**WHAT TO PRODUCE:**
Retype every entry precisely and keep each line whole.

**INPUT DATA:**
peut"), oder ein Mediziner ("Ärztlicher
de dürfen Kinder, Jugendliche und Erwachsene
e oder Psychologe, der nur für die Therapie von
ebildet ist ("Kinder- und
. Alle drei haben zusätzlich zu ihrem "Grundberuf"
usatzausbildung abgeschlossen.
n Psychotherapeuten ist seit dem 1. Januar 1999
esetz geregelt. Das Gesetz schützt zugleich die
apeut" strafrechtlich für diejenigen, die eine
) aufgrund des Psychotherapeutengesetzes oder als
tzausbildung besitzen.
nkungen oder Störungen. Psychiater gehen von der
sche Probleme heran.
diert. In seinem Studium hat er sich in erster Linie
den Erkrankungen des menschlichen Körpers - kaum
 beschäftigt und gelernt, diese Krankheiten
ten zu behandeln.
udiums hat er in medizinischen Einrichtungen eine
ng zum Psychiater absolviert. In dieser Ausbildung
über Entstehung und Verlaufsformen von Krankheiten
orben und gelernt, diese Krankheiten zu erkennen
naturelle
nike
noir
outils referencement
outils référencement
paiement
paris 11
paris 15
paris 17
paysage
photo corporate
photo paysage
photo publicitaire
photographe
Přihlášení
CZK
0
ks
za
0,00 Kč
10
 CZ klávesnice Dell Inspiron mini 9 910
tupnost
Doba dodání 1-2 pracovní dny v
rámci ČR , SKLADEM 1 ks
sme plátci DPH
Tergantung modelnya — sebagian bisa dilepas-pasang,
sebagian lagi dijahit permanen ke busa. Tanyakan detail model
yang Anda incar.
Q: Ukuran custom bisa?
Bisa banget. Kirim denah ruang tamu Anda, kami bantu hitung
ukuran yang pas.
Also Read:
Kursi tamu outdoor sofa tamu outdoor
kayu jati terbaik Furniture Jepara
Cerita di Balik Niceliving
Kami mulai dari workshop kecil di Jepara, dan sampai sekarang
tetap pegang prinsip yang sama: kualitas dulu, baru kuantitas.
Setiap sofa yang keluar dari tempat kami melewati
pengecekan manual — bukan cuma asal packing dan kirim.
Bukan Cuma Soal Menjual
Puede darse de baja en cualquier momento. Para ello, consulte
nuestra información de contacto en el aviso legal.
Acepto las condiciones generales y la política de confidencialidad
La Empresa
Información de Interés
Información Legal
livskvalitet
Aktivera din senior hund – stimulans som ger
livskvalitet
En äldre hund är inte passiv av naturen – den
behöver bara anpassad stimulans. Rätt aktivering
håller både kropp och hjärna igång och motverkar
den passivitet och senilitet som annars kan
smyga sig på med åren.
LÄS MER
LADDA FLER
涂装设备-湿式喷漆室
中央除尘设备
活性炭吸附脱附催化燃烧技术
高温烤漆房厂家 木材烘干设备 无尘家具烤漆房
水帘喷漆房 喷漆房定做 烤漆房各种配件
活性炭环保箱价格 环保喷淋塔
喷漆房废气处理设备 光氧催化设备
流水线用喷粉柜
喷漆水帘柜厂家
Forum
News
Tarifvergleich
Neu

**RESULT FOR THIS EXERCISE:**
peut"), oder ein Mediziner ("Ärztlicher
de dürfen Kinder, Jugendliche und Erwachsene
e oder Psychologe, der nur für die Therapie von
ebildet ist ("Kinder- und
. Alle drei haben zusätzlich zu ihrem "Grundberuf"
usatzausbildung abgeschlossen.
n Psychotherapeuten ist seit dem 1. Januar 1999
esetz geregelt. Das Gesetz schützt zugleich die
apeut" strafrechtlich für diejenigen, die eine
) aufgrund des Psychotherapeutengesetzes oder als
tzausbildung besitzen.
nkungen oder Störungen. Psychiater gehen von der
sche Probleme heran.
diert. In seinem Studium hat er sich in erster Linie
den Erkrankungen des menschlichen Körpers - kaum
 beschäftigt und gelernt, diese Krankheiten
ten zu behandeln.
udiums hat er in medizinischen Einrichtungen eine
ng zum Psychiater absolviert. In dieser Ausbildung
über Entstehung und Verlaufsformen von Krankheiten
orben und gelernt, diese Krankheiten zu erkennen
naturelle
nike
noir
outils referencement
outils référencement
paiement
paris 11
paris 15
paris 17
paysage
photo corporate
photo paysage
photo publicitaire
photographe
Přihlášení
CZK
0
ks
za
0,00 Kč
10
 CZ klávesnice Dell Inspiron mini 9 910
tupnost
Doba dodání 1-2 pracovní dny v
rámci ČR , SKLADEM 1 ks
sme plátci DPH
Tergantung modelnya — sebagian bisa dilepas-pasang,
sebagian lagi dijahit permanen ke busa. Tanyakan detail model
yang Anda incar.
Q: Ukuran custom bisa?
Bisa banget. Kirim denah ruang tamu Anda, kami bantu hitung
ukuran yang pas.
Also Read:
Kursi tamu outdoor sofa tamu outdoor
kayu jati terbaik Furniture Jepara
Cerita di Balik Niceliving
Kami mulai dari workshop kecil di Jepara, dan sampai sekarang
tetap pegang prinsip yang sama: kualitas dulu, baru kuantitas.
Setiap sofa yang keluar dari tempat kami melewati
pengecekan manual — bukan cuma asal packing dan kirim.
Bukan Cuma Soal Menjual
Puede darse de baja en cualquier momento. Para ello, consulte
nuestra información de contacto en el aviso legal.
Acepto las condiciones generales y la política de confidencialidad
La Empresa
Información de Interés
Información Legal
livskvalitet
Aktivera din senior hund – stimulans som ger
livskvalitet
En äldre hund är inte passiv av naturen – den
behöver bara anpassad stimulans. Rätt aktivering
håller både kropp och hjärna igång och motverkar
den passivitet och senilitet som annars kan
smyga sig på med åren.
LÄS MER
LADDA FLER
涂装设备-湿式喷漆室
中央除尘设备
活性炭吸附脱附催化燃烧技术
高温烤漆房厂家 木材烘干设备 无尘家具烤漆房
水帘喷漆房 喷漆房定做 烤漆房各种配件
活性炭环保箱价格 环保喷淋塔
喷漆房废气处理设备 光氧催化设备
流水线用喷粉柜
喷漆水帘柜厂家
Forum
News
Tarifvergleich
Neu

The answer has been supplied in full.